Paulyg, I also liked the RHS & bolted apex of the Eureka sheds, & have a friend & his son who also tell me they are happy with them (a mate of the son puts sheds up for Eureka), however I have also heard many stories of ‘customer relation problems’ & difficulty getting problems resolved with them. Enough to be a worry.
Krbrooking & MT, I will specify 25mpa. All shed places except one said they would build on the concrete (including using a scissor lift) a week after it was put down. Ranbuild said not before 3 weeks. One place, when they told me a week & I asked if I were able to specify a longer period said “No”! Chances are that we will be into hot weather before the concrete goes down so I will make sure plastic to cover it is supplied & that I have sufficient hose extensions to allow me to wet it down.
Regarding cutting expansion joins - would these be through the full depth of the slab? If so wouldn’t there be a potential problem caused by exposing the reo? I thought you either had the dummy joins cut in after the slab was down, or the slab was laid in sections with expansion joints (foam or rubber) between the sections?
Bob, I do prefer the idea of the slab & footings going down together first.
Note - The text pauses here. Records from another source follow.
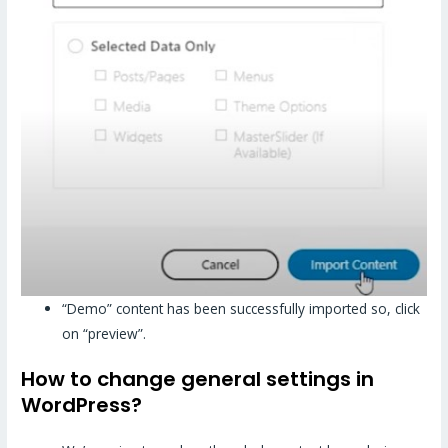
“Demo” content has been successfully imported so, click
on “preview”.
How to change general settings in
WordPress?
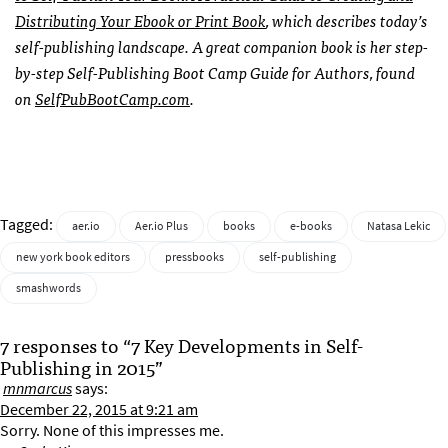
Distributing Your Ebook or Print Book
, which describes today’s
self-publishing landscape. A great companion book is her step-
by-step Self-Publishing Boot Camp Guide for Authors, found
on
SelfPubBootCamp.com
.
Tagged:
aer.io
Aer.io Plus
books
e-books
Natasa Lekic
new york book editors
pressbooks
self-publishing
smashwords
7 responses to “7 Key Developments in Self-
Publishing in 2015”
mnmarcus
says:
December 22, 2015 at 9:21 am
Sorry. None of this impresses me.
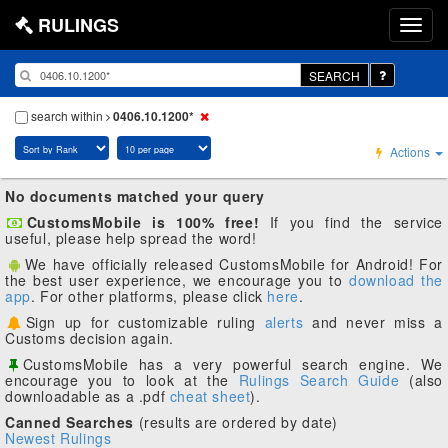
RULINGS
SEARCH
search within
0406.10.1200*
Actions
No documents matched your query
CustomsMobile is 100% free!
If you find the service
useful, please help spread the word!
We have officially released CustomsMobile for Android! For
the best user experience, we encourage you to
download the
app
. For other platforms, please click
here
.
Sign up for customizable ruling
alerts
and never miss a
Customs decision again.
CustomsMobile has a very powerful search engine. We
encourage you to look at the
Rulings Search Guide
(also
downloadable as a .pdf
cheat sheet
).
Canned Searches
(results are ordered by date)
Newest Rulings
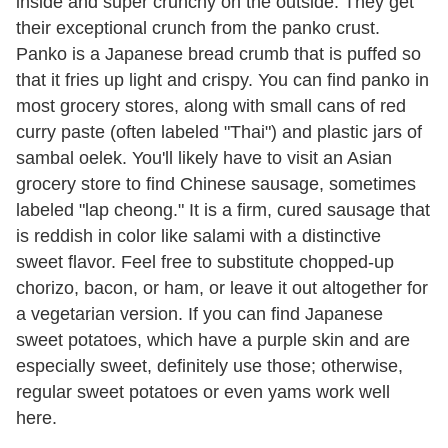
inside and super crunchy on the outside. They get
their exceptional crunch from the panko crust.
Panko is a Japanese bread crumb that is puffed so
that it fries up light and crispy. You can find panko in
most grocery stores, along with small cans of red
curry paste (often labeled "Thai") and plastic jars of
sambal oelek. You'll likely have to visit an Asian
grocery store to find Chinese sausage, sometimes
labeled "lap cheong." It is a firm, cured sausage that
is reddish in color like salami with a distinctive
sweet flavor. Feel free to substitute chopped-up
chorizo, bacon, or ham, or leave it out altogether for
a vegetarian version. If you can find Japanese
sweet potatoes, which have a purple skin and are
especially sweet, definitely use those; otherwise,
regular sweet potatoes or even yams work well
here.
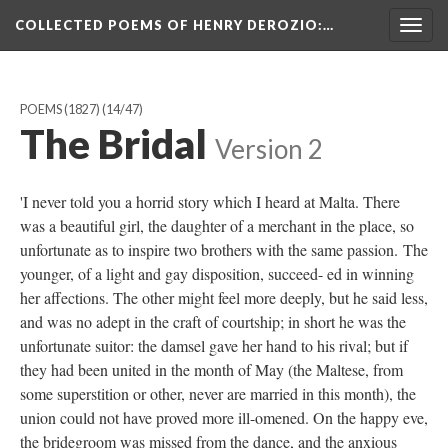
COLLECTED POEMS OF HENRY DEROZIO
:…
Togg
navig
POEMS (1827)
(14/47)
The Bridal
Version 2
'I never told you a horrid story which I heard at Malta. There
was a beautiful girl, the daughter of a merchant in the place, so
unfortunate as to inspire two brothers with the same passion. The
younger, of a light and gay disposition, succeed- ed in winning
her affections. The other might feel more deeply, but he said less,
and was no adept in the craft of courtship; in short he was the
unfortunate suitor: the damsel gave her hand to his rival; but if
they had been united in the month of May (the Maltese, from
some superstition or other, never are married in this month), the
union could not have proved more ill-omened. On the happy eve,
the bridegroom was missed from the dance, and the anxious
I had been thinking of using the stepped vermin/ember seal around the base of the cladding.
TD & NP, Amish style sounds good, but would require at least one person who knew exactly what needed to happen & when, & I’m not convinced that’d be me. Good chance I’d end up with a committee built shed! LOL.
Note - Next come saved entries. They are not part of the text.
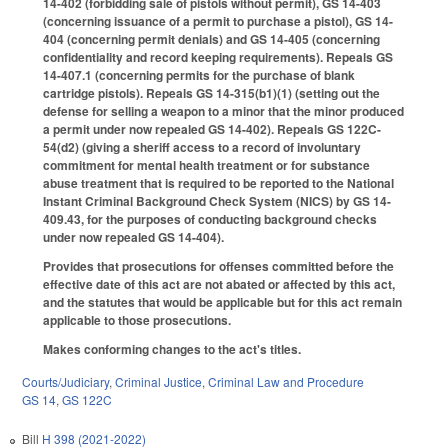
14-402 (forbidding sale of pistols without permit), GS 14-403
(concerning issuance of a permit to purchase a pistol), GS 14-
404 (concerning permit denials) and GS 14-405 (concerning
confidentiality and record keeping requirements). Repeals GS
14-407.1 (concerning permits for the purchase of blank
cartridge pistols). Repeals GS 14-315(b1)(1) (setting out the
defense for selling a weapon to a minor that the minor produced
a permit under now repealed GS 14-402). Repeals GS 122C-
54(d2) (giving a sheriff access to a record of involuntary
commitment for mental health treatment or for substance
abuse treatment that is required to be reported to the National
Instant Criminal Background Check System (NICS) by GS 14-
409.43, for the purposes of conducting background checks
under now repealed GS 14-404).
Provides that prosecutions for offenses committed before the
effective date of this act are not abated or affected by this act,
and the statutes that would be applicable but for this act remain
applicable to those prosecutions.
Makes conforming changes to the act's titles.
Courts/Judiciary
,
Criminal Justice
,
Criminal Law and Procedure
GS 14
,
GS 122C
Bill
H 398 (2021-2022)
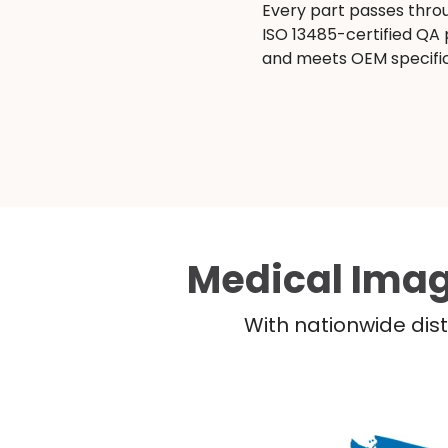
Every part passes thro
ISO 13485-certified QA
and meets OEM specific
Medical Imag
With nationwide dist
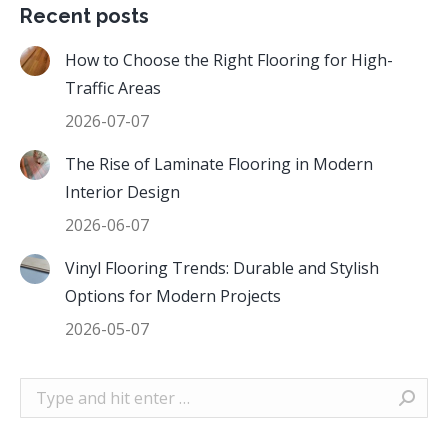
Recent posts
How to Choose the Right Flooring for High-
Traffic Areas
2026-07-07
The Rise of Laminate Flooring in Modern
Interior Design
2026-06-07
Vinyl Flooring Trends: Durable and Stylish
Options for Modern Projects
2026-05-07
Search:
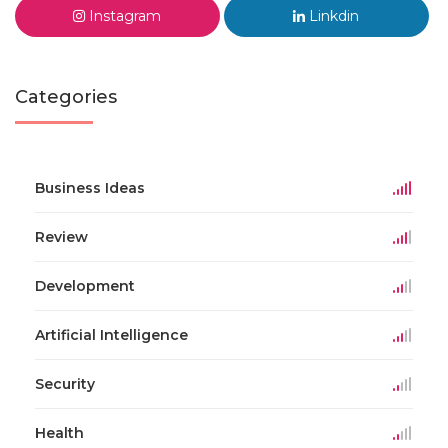
Instagram
Linkdin
Categories
Business Ideas
Review
Development
Artificial Intelligence
Security
Health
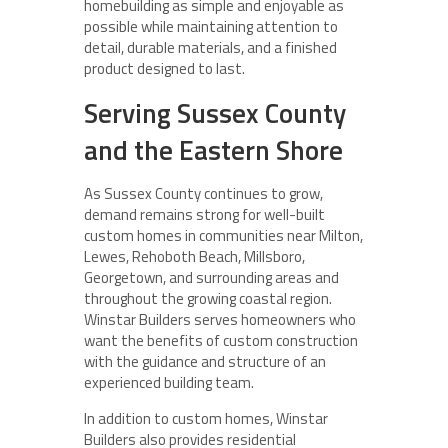
homebuilding as simple and enjoyable as
possible while maintaining attention to
detail, durable materials, and a finished
product designed to last.
Serving Sussex County
and the Eastern Shore
As Sussex County continues to grow,
demand remains strong for well-built
custom homes in communities near Milton,
Lewes, Rehoboth Beach, Millsboro,
Georgetown, and surrounding areas and
throughout the growing coastal region.
Winstar Builders serves homeowners who
want the benefits of custom construction
with the guidance and structure of an
experienced building team.
In addition to custom homes, Winstar
Builders also provides residential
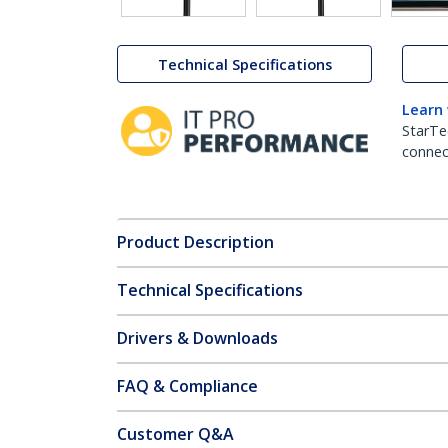
Technical Specifications
Learn
StarTe
connect
Product Description
Technical Specifications
Drivers & Downloads
FAQ & Compliance
Customer Q&A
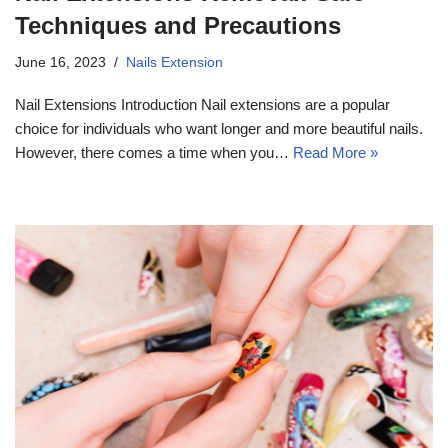
Techniques and Precautions
June 16, 2023
Nails Extension
Nail Extensions Introduction Nail extensions are a popular
choice for individuals who want longer and more beautiful nails.
However, there comes a time when you…
Read More »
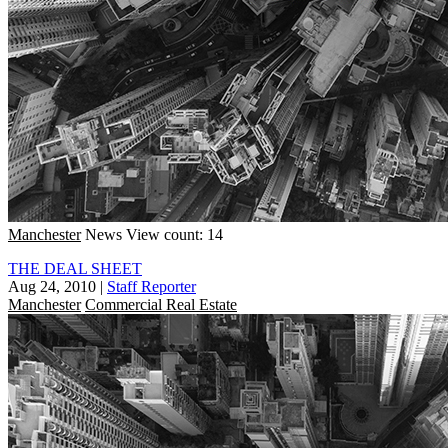
Manchester
News
View count: 14
THE DEAL SHEET
Aug 24, 2010
|
Staff Reporter
Manchester
Commercial Real Estate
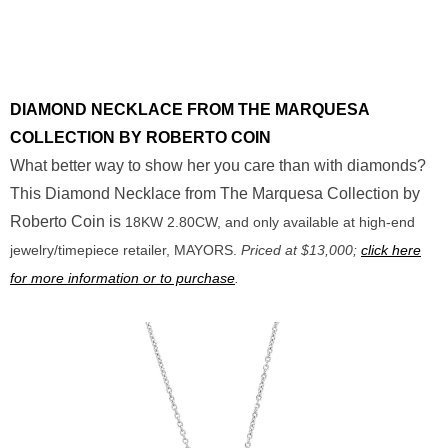
DIAMOND NECKLACE FROM THE MARQUESA
COLLECTION BY ROBERTO COIN
What better way to show her you care than with diamonds?
This Diamond Necklace from The Marquesa Collection by
Roberto Coin is
18KW 2.80CW, and only available at high-end
jewelry/timepiece retailer, MAYORS.
Priced at $13,000;
click here
for more information or to purchase
.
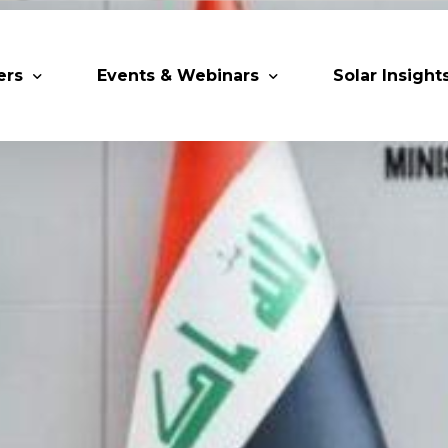
ers
Events & Webinars
Solar Insight
 Partners
Upcoming MESIA Events
Research Pap
er Members
Webinars
rship Directory
Solar Awards
ting Partners & Associations
Trainings
Industry Events
Past Events
World Future Energy Summit 2027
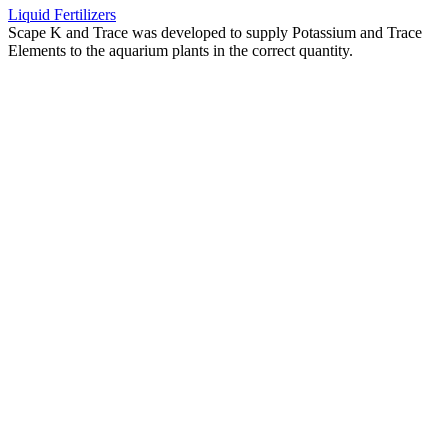
Liquid Fertilizers
Scape K and Trace was developed to supply Potassium and Trace
Elements to the aquarium plants in the correct quantity.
Liftlid, no plumbing will occur until after sign off. Shower base can be accomodated on a raised plinth. How much extra depth of concrete would be required to go under a hoist? Hoist or a pit would be nice, but just having a smooth flat floor which allows for a decent trolley jack & use of a creeper trolley would be a luxury compared to what I’ve been used to.
Kallen, interesting that you say that what appears to be the most expensive option at the outset is likely to be cheaper in the end. Given that I think that’s the way we’ll go, your comment makes deciding to do so a bit easier.
Last edited by Cuppa; 24th September 2014 at 01:41 PM.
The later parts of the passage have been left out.